Watch yourself as you read this. Watch what happens. Your brain is going to resist it. You’re going to think it can’t work on you. You’re going to think, seriously… what’s the big deal here?! But watch for the emotional response. The chills. The uptick in your pulse. The feeling of “lift”. Watch for the point where you actually start to care. Watch for the feelings that blossom into something like an honest to goodness thrill even. What I want you to think about is… why are you so sure that this can’t work… and why is it working anyway? Why is an amateur having an effect on you… on your actual heart even… that the big studios and publishers and TV shows are absolutely incapable of delivering.

Think about that.

I think this is a big deal.

15 Comments
  • David VanDyke says:

    “…without the sort of personal motivations that the makers of John Wick had to waste half a movie setting up.”

    If you’re talking about John Wick #1, I actually found that necessary and engaging.

    What was a waste of time was the tired “let’s throw away our guns and fistfight” BS at the end of the movie. I’m more of a (from the movie Wizards) “I wanna show you a trick mother showed me when you weren’t around” kinda guy.

    • Andy says:

      Ha, what my mom likes to refer to as “Time for the macho shit”.

    • Dan Wolfgang says:

      I think that trick Avatar’s mother showed him would’ve worked a lot better if he had shown the gun to the audience at some point during the course of the movie. It’s not like he didn’t have plenty of reason to. There were lots of times throughout the picture that that gun would’ve helped him, so it doesn’t make sense why he would only pull it out at the very end of the story.

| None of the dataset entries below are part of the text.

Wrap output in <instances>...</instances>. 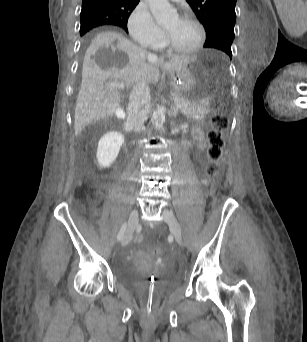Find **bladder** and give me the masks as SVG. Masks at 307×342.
<instances>
[{
	"label": "bladder",
	"instance_id": "bladder-1",
	"mask_svg": "<svg viewBox=\"0 0 307 342\" xmlns=\"http://www.w3.org/2000/svg\"><path fill=\"white\" fill-rule=\"evenodd\" d=\"M121 282L137 293H147L154 286V293L161 296L171 290L177 283V276H170L164 280L152 283L150 273L136 265H125L119 275Z\"/></svg>",
	"mask_w": 307,
	"mask_h": 342
}]
</instances>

      I still really love the movie; it’s easily my favorite Ralph Bakshi film that I’ve seen, but that ending could’ve been handled so much better.

    • Jeffro says:

      It hurts people’s feelings and I don’t mind it if you’re into it… but this origin story / personal motivation fetish is just plain godawful. I have a hard time imagining people sitting in the movie theaters and not laughing out loud at the utter absurdity of John Wick and his dead dog.

      • Anthony says:

        One of the reasons “The Dark Knight” works so well is that we don’t know (that) Joker’s origins at all; he has absolutely no reason to particularly hate Batman. This makes his whole personal vendetta with him particularly psychotic and frightening; the Joker doesn’t want revenge or anything. He’s just interested in pitting their philosophies against each other.

  • Rawle Nyanzi says:

    Thanks for giving my work a shot, Jeffro; it means a lot.

  • B&N says:

    “villains like Doctor Doom and the Joker have to be reworked to have origins that are directly linked to that of the hero. Because there’s just no way to imagine a clash between good and evil without the sort of personal motivations”

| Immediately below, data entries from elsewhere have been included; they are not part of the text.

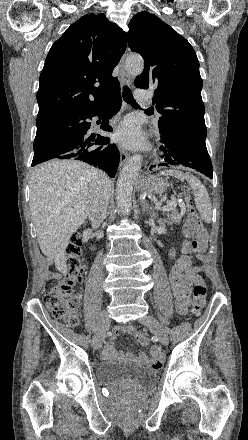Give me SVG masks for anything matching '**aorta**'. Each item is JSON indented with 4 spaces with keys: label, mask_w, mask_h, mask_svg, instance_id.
Masks as SVG:
<instances>
[{
    "label": "aorta",
    "mask_w": 248,
    "mask_h": 440,
    "mask_svg": "<svg viewBox=\"0 0 248 440\" xmlns=\"http://www.w3.org/2000/svg\"><path fill=\"white\" fill-rule=\"evenodd\" d=\"M126 70L132 75H139L144 69V61L139 56H130L125 62ZM142 156L133 155L121 169L116 187V200L120 211L128 214L132 206V191L141 168Z\"/></svg>",
    "instance_id": "obj_1"
}]
</instances>
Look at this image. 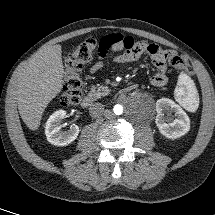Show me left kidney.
I'll return each mask as SVG.
<instances>
[{"mask_svg": "<svg viewBox=\"0 0 215 215\" xmlns=\"http://www.w3.org/2000/svg\"><path fill=\"white\" fill-rule=\"evenodd\" d=\"M157 116L155 123L162 135L169 139L179 138L190 130V120L186 112L173 100L161 98L156 102ZM174 112L175 119L170 117ZM166 114V115H165Z\"/></svg>", "mask_w": 215, "mask_h": 215, "instance_id": "left-kidney-1", "label": "left kidney"}]
</instances>
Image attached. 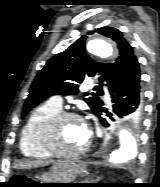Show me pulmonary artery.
I'll list each match as a JSON object with an SVG mask.
<instances>
[{
	"instance_id": "1",
	"label": "pulmonary artery",
	"mask_w": 160,
	"mask_h": 187,
	"mask_svg": "<svg viewBox=\"0 0 160 187\" xmlns=\"http://www.w3.org/2000/svg\"><path fill=\"white\" fill-rule=\"evenodd\" d=\"M105 100L107 103L110 102V97L108 94L105 95ZM51 102L56 105L57 107L61 108L62 106V99L59 97V96H54L52 99H51Z\"/></svg>"
}]
</instances>
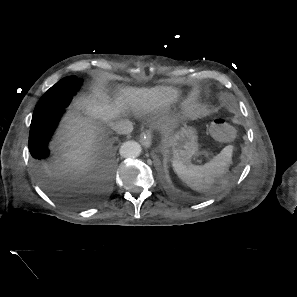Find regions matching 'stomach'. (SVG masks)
I'll return each mask as SVG.
<instances>
[{
	"mask_svg": "<svg viewBox=\"0 0 297 297\" xmlns=\"http://www.w3.org/2000/svg\"><path fill=\"white\" fill-rule=\"evenodd\" d=\"M166 145L172 149L173 161L188 164L199 152L197 131L193 127L184 126L166 140Z\"/></svg>",
	"mask_w": 297,
	"mask_h": 297,
	"instance_id": "stomach-1",
	"label": "stomach"
}]
</instances>
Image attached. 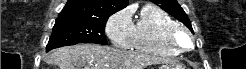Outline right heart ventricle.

    That’s the best part about Genesis, that it doesn’t begin with a long origin story of the Snake and how he’s linked to Eve.

  • deuce says:

    I’ve never been much for manga/anime-inspired fiction, but this sounds pretty good.

  • Rawle Nyanzi says:

    Also, keep in mind that I wrote The Teenage Girl’s Robot Army before reading Appendix N works and the history of the pulps. Those things were a real education, all things considered.